(Records from a collection)

----------

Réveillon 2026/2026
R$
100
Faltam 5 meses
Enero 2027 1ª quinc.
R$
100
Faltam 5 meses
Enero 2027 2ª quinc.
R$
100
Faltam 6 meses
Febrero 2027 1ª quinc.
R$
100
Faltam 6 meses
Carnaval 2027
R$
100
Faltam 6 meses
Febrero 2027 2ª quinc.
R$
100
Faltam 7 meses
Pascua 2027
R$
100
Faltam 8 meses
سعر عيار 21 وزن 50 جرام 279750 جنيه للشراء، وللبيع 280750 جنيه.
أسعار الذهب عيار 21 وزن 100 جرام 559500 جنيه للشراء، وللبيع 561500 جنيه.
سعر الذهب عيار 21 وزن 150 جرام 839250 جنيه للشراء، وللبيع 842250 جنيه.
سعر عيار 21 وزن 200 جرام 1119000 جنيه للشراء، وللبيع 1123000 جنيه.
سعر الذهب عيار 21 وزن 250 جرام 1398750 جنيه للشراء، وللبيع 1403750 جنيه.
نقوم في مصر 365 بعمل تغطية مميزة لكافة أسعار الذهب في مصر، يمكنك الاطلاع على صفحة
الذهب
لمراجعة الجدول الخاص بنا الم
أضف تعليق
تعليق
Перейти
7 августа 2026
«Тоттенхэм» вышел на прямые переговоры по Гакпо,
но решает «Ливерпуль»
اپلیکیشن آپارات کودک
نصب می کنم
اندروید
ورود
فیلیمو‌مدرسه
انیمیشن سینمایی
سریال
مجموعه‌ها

----------

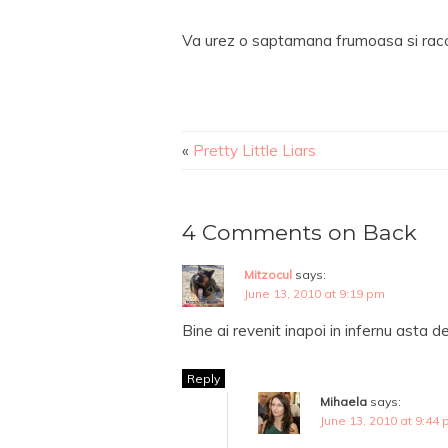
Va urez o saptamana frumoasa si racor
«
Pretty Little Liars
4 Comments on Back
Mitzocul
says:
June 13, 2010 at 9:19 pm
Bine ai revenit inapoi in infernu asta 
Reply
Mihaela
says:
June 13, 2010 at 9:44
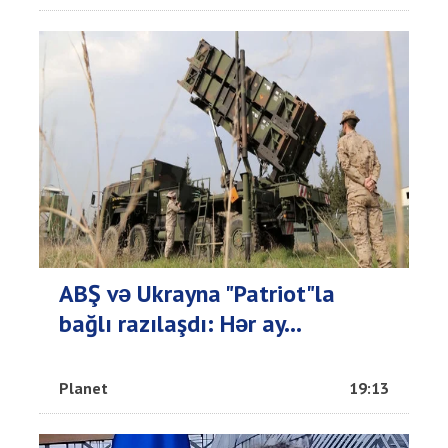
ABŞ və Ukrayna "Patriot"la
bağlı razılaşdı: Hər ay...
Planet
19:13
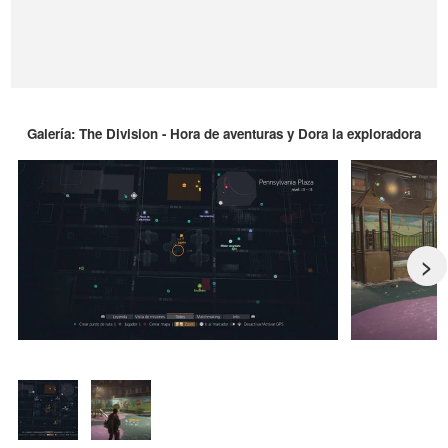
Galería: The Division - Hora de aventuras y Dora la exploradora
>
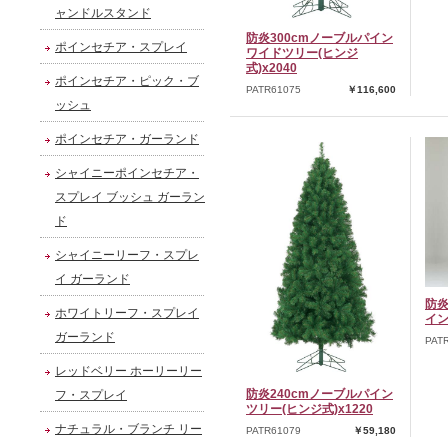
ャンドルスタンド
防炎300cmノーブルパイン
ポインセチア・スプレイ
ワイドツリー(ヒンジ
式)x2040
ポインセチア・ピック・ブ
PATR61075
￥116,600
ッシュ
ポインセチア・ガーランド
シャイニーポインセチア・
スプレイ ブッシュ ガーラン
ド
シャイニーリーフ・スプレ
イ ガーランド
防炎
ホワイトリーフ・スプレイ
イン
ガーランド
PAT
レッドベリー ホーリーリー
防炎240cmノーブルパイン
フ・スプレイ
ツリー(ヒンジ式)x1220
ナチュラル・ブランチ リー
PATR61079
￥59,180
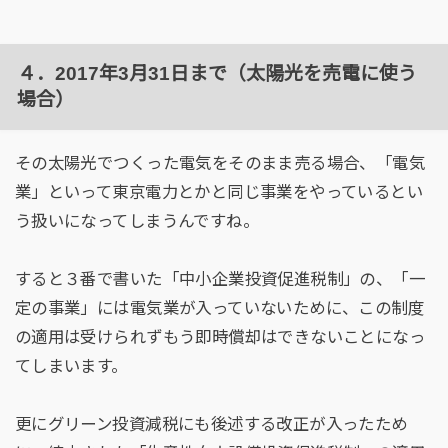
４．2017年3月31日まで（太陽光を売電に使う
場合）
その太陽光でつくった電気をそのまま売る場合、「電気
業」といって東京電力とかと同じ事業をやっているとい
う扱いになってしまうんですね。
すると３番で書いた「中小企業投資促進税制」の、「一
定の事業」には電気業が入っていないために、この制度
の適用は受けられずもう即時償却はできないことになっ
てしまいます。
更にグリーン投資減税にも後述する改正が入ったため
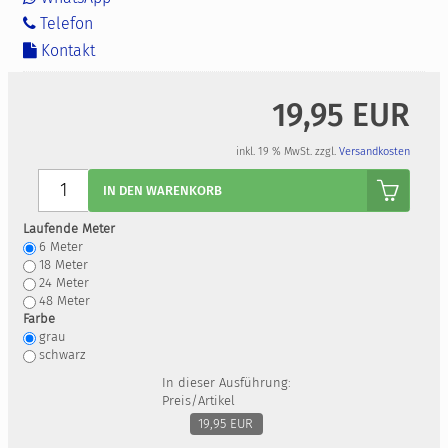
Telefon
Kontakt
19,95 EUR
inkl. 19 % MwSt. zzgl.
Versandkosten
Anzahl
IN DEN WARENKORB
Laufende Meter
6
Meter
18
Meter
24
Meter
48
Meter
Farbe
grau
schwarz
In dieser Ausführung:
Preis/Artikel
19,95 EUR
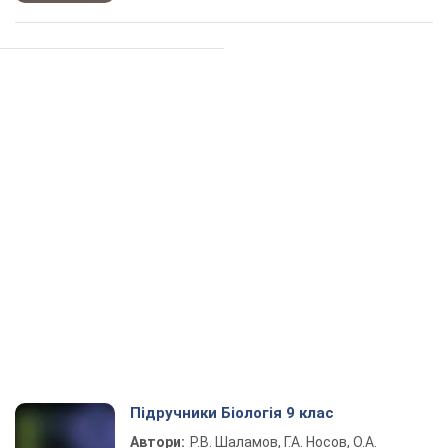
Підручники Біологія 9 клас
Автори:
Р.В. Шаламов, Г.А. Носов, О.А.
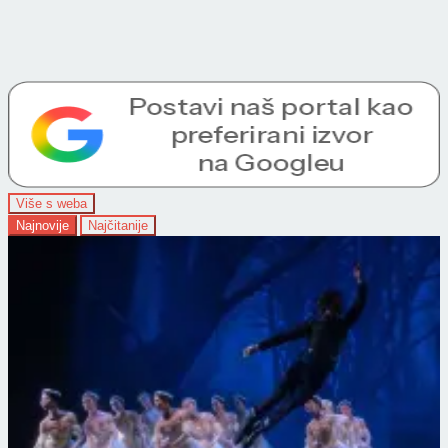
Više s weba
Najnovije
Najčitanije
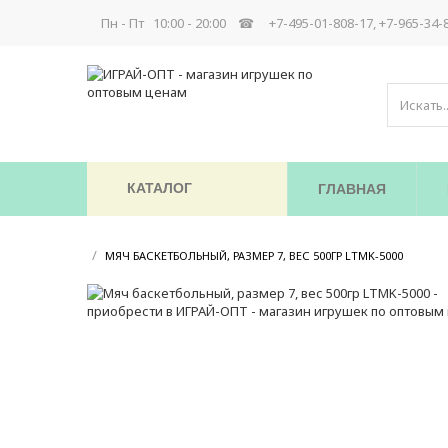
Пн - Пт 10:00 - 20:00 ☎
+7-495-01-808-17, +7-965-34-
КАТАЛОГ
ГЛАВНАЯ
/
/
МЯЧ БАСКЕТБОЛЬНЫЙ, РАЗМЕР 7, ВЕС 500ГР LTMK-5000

----------

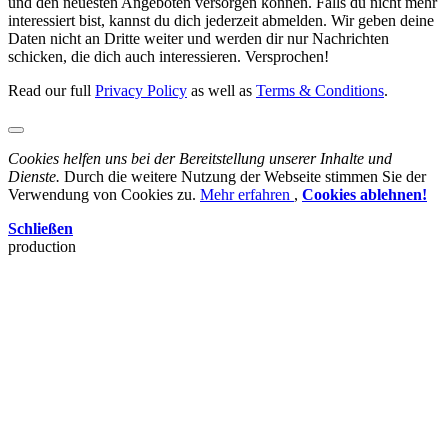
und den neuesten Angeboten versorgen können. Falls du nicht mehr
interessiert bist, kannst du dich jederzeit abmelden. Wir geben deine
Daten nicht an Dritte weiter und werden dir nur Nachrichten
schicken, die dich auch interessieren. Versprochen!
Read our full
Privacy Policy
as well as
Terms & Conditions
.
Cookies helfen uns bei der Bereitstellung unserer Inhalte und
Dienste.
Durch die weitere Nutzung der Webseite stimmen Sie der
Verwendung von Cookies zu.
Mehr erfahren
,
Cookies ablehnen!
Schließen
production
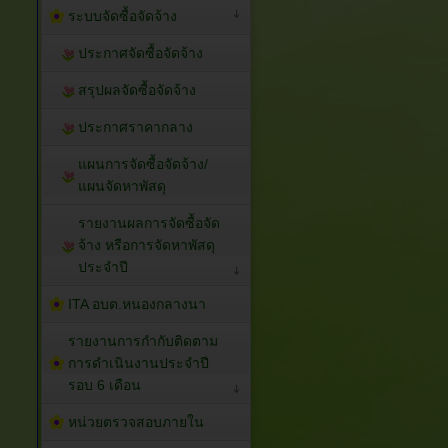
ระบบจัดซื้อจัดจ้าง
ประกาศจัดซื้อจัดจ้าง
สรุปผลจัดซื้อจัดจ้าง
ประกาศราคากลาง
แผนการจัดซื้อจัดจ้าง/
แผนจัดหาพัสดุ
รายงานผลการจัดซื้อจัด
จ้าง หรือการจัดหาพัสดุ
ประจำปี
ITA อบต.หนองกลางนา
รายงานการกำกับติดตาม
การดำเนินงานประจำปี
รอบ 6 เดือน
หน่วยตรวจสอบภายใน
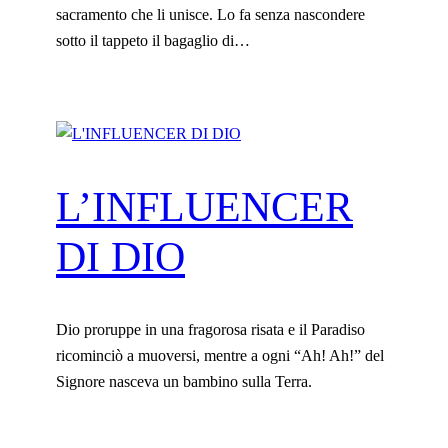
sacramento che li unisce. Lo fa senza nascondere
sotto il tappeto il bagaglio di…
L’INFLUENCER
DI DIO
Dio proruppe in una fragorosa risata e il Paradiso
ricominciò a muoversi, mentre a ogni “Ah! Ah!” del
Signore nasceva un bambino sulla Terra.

----------

Work to complete >> Exactly one number is the answer: how many lines of the entries contain the string "nicht".

Output for this task >> 2